Law as a Weapon: Protecting Against Extraterritoriality

Law has become a weapon of economic warfare. How does the Sapin II Law allow companies to protect themselves against foreign judicial interference?

Category

Law, Justice, Corruption, FCPA

Date

Dec 2, 2024

Hammer striking a digital surface representing modern digital law
Hammer striking a digital surface representing modern digital law
Hammer striking a digital surface representing modern digital law

The Judicialization of Global Economic Life

Since the Alstom case, European executives know that the American Department of Justice (DOJ) can sanction corruption practices with no direct link to US soil, simply through the use of the dollar. This is extraterritoriality. Facing this threat, compliance is not an administrative burden: it is a sovereign shield.

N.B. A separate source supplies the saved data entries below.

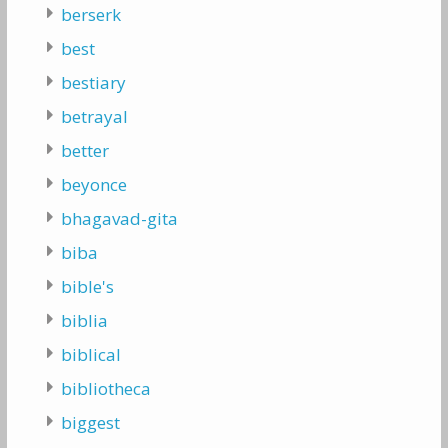
berserk
best
bestiary
betrayal
better
beyonce
bhagavad-gita
biba
bible's
biblia
biblical
bibliotheca
biggest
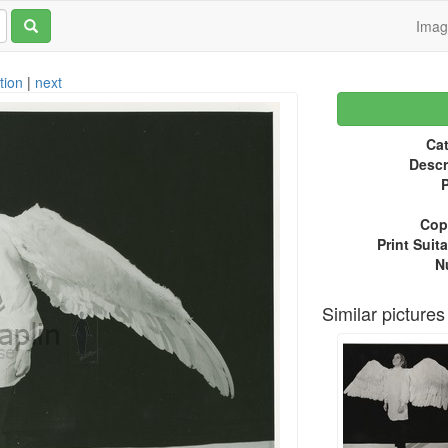
Ima
tion
|
next
Cat
Descr
P
Copy
Print Suita
N
Similar pictures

The Sapin II Law as a Bulwark

Often perceived as a constraint, the Sapin II Law is actually our best defense. By imposing compliance standards on French companies as high as Anglo-Saxon standards, it allows the French justice system to take up cases before foreign authorities do.


Internal Audit: Crisis Methodology

When a suspicion emerges, the reaction must be immediate. Here is the methodology we recommend in judicial crisis management:

PHASE 1: INFORMATION FREEZE
- Securing servers and emails.
- Suspension of document destruction (Legal Hold).

PHASE 2: INTERNAL INVESTIGATION
- Mapping of third parties (suppliers, intermediaries).
- Forensic financial audits.
- Confidential interviews.

PHASE 3: REMEDIATION
- Self-disclosure (Judicial Convention of Public Interest - CJIP).
- Updating the compliance plan


The Importance of the "Trusted Third Party"

Conducting these investigations internally is risky (conflict of interest, lack of perspective). Recourse to an external firm guarantees the necessary impartiality before regulators. In a world where reputation takes years to build and a minute to collapse, probity is the company's new tangible asset.